» Task details
Repeat every record exactly, but keep images out of the copy.

▬▬▬▬▬▬▬▬▬▬

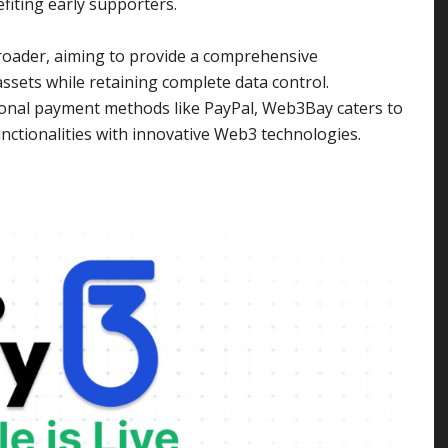
fiting early supporters.
broader, aiming to provide a comprehensive
ssets while retaining complete data control.
onal payment methods like PayPal, Web3Bay caters to
nctionalities with innovative Web3 technologies.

▬▬▬▬▬▬▬▬▬▬

» Answer to this task
fiting early supporters.
broader, aiming to provide a comprehensive
ssets while retaining complete data control.
onal payment methods like PayPal, Web3Bay caters to
nctionalities with innovative Web3 technologies.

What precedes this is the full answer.